Primo test: se già dal titolo del post sapete di cosa sto andando a parlare significa che siete sul pezzo o che avete figli tra i 13 e i 22 anni.

BeReal è una app che ogni giorno a un’ora a caso vi invia un messaggio. Appena lo ricevete dovete scattare una foto a quello che avete davanti a voi e in contemporanea il telefono vi scatta un selfie. Le due fotine vengono quindi condivise con la vostra rete di contatti che hanno BeReal e che avete ammesso nel vostro cerchio magico.

Si chiama BeReal perché se la foto viene male e la rifate, i vostri “amici” possono vedere quante volte l’avete rifatta. E, insomma… se la rifate più di due o tre volte fate la figura del BeFake…

Quindi…

Alla fine di quest’estate scopro che i miei figli ce l’hanno, il consorte si esalta e se la scarica, ma subito si rende conto che nessuno dei suoi contatti ha questa nuovissima app. Così passa qualche settimana condividendo con se stesso i suoi BeReal, cercando di pubblicizzarlo con chiunque ma raccogliendo praticamente nessun consenso. Diciamo che sopra i 25 si fa fatica a capirne il senso.

Poi, finalmente, a settembre io cambio il mio vecchissimo smartphone che mi impediva di scaricare qualsiasi cosa e come prima cosa mi scarico Be Real.
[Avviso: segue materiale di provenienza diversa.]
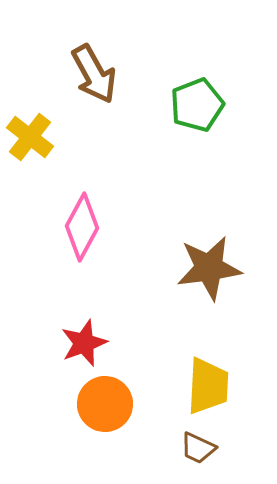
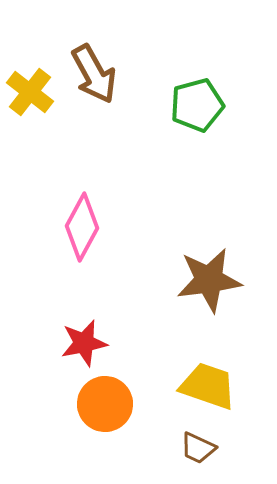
green pentagon: rotated 6 degrees clockwise
yellow cross: moved 45 px up
brown star: moved 12 px down
red star: rotated 9 degrees clockwise
yellow trapezoid: rotated 74 degrees counterclockwise
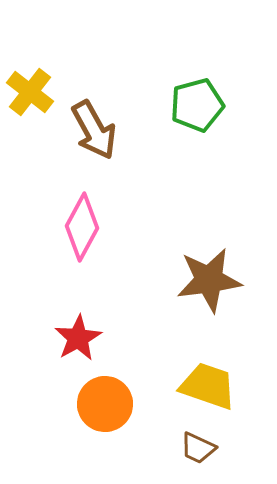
brown arrow: moved 56 px down
red star: moved 6 px left, 5 px up; rotated 18 degrees counterclockwise
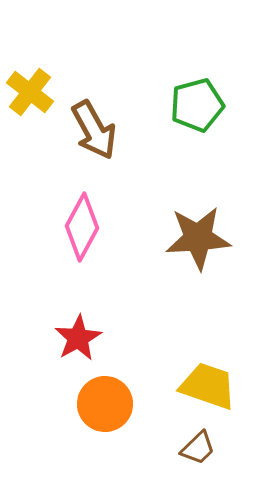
brown star: moved 11 px left, 42 px up; rotated 4 degrees clockwise
brown trapezoid: rotated 69 degrees counterclockwise
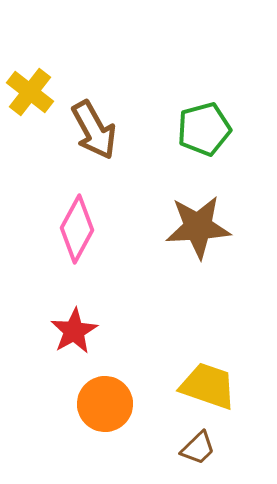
green pentagon: moved 7 px right, 24 px down
pink diamond: moved 5 px left, 2 px down
brown star: moved 11 px up
red star: moved 4 px left, 7 px up
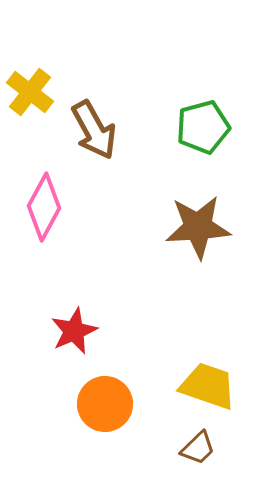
green pentagon: moved 1 px left, 2 px up
pink diamond: moved 33 px left, 22 px up
red star: rotated 6 degrees clockwise
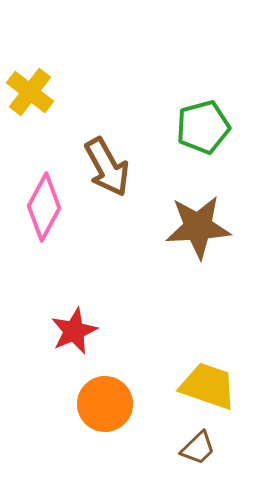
brown arrow: moved 13 px right, 37 px down
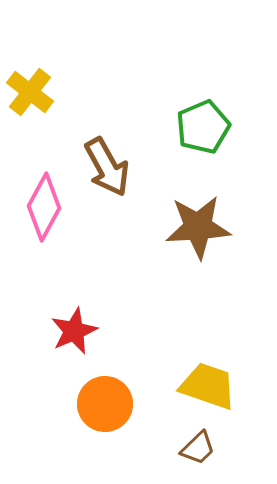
green pentagon: rotated 8 degrees counterclockwise
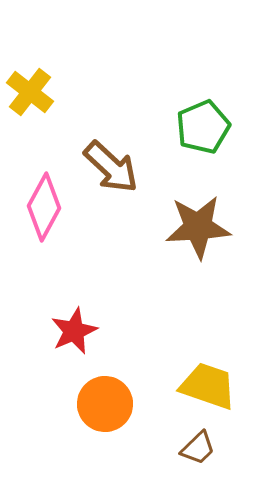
brown arrow: moved 4 px right; rotated 18 degrees counterclockwise
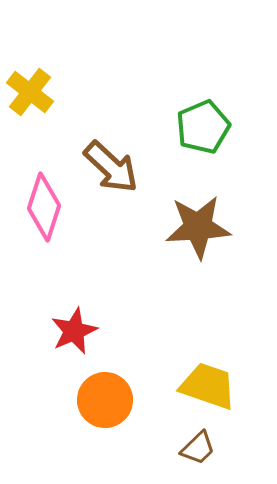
pink diamond: rotated 10 degrees counterclockwise
orange circle: moved 4 px up
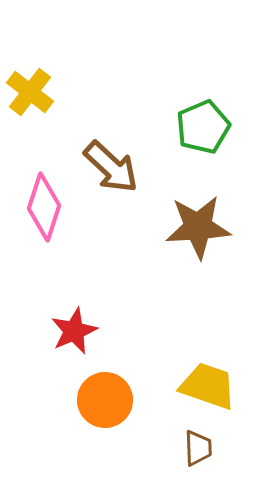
brown trapezoid: rotated 48 degrees counterclockwise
Faccio le stesse constatazioni del consorte e per un po’ condividiamo solo tra noi due i nostri momenti giornalieri. 

Poi succede che il mio telefono capiti in mano ai tre giovinastri di casa, che scoprano i selfie imbarazzanti delle loro figure genitoriali e che le trovino molto, ma molto “divertenti”, come solo le cose molto, ma molto imbarazzanti possono essere. Quando smettono di ridere, decidono che sì, dare a noi due il loro contatto di BeReal può essere divertente.

E a me si apre un mondo.

Cioè, noi anziane madri con figli ormai liberi per il mondo, passiamo le giornate a immaginarci i nostri pargoli a scuola, in università, fuori con gli amici. Li immaginiamo con gli stereotipi che abbiamo nel nostro cervello, aggiungiamo particolari in base ai piccoli dettagli che cogliamo da conversazioni serali spesso stanche e svogliate, ma raramente riusciamo a immaginarli nel posto esatto in cui sono. Un po’ perché non ci siamo mai stati un po’ perché spesso non abbiamo idea di dove e con chi siano i nostri figli. 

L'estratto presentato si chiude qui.